** Dataset excerpts follows **

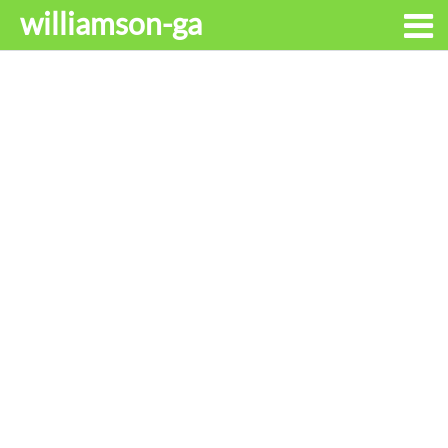
williamson-ga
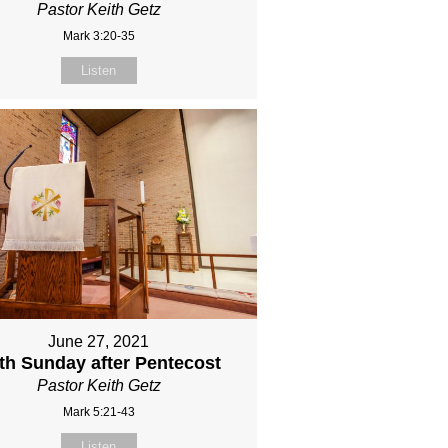
Pastor Keith Getz
Mark 3:20-35
Listen
June 27, 2021
fth Sunday after Pentecost
Pastor Keith Getz
Mark 5:21-43
Listen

** End of Dataset excerpts **

• [Description of the task]:
The output is to be the material in full and unaltered, with pictures omitted.

• [Answer to this task]:
williamson-ga
Pastor Keith Getz
Mark 3:20-35
Listen
June 27, 2021
fth Sunday after Pentecost
Pastor Keith Getz
Mark 5:21-43
Listen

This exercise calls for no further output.